Through two examples given out, in my point of view, I
do not believe in the theory of stock market efficiency. It is dangerous for
any investor to make investing decision just based on published information.
The theory also is not applicable especially under the
competitive pressure nowadays. If stock market is efficient, people do not need
to compete, just seeking and following strictly information published, their
shares will be fairly priced. In fact, people tend to find the undervalued
shares, make analysis and gain more the returns.
In point of view of Kendall (1953), share prices move
randomly, without any patterns or trends. Trend of share prices is compared as
a “drunken man”. So, we cannot base on the previous information to predict what
might happen in the future. We also cannot completely believe in new
information to define the future share price. It is confusing or even gambling
to assess share price.
Is it the case that we need professional analysts, who
have expertise and knowledge to guide us?
Here, importance of the analyst is more concerned.

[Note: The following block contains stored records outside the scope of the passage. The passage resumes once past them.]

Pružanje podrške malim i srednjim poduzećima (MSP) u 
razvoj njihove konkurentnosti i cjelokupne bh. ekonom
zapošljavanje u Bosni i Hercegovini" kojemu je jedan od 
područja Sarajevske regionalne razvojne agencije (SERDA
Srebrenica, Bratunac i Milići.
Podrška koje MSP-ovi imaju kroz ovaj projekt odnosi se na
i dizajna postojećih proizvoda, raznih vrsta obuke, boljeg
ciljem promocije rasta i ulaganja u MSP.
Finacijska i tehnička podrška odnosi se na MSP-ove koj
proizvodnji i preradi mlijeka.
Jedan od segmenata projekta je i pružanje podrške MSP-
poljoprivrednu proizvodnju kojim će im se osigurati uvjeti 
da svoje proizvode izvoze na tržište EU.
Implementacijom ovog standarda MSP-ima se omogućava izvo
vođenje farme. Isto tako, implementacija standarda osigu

I think analysts do have an important role in this
situation. Although it is said that share price is unpredictable, opinion of
analysts still is useful. By having more knowledge as well as experiences about
changes of share price, they can give us recommendation and reasonable
investigations. On the other hand, they also are able to give investors an
overview about companies as well as the global economy. It could be useful
information before any investing decisions. That is the reason why economic
analysts always are respected.
To summary, based on real situations, I believe that
stock market efficiency does not and should not exist in this competitive life
to ensure the fair for people. They should base on their knowledge, expertise
or even lucky to gain returns from their investments. However, they still get
support form analysts to be more successful.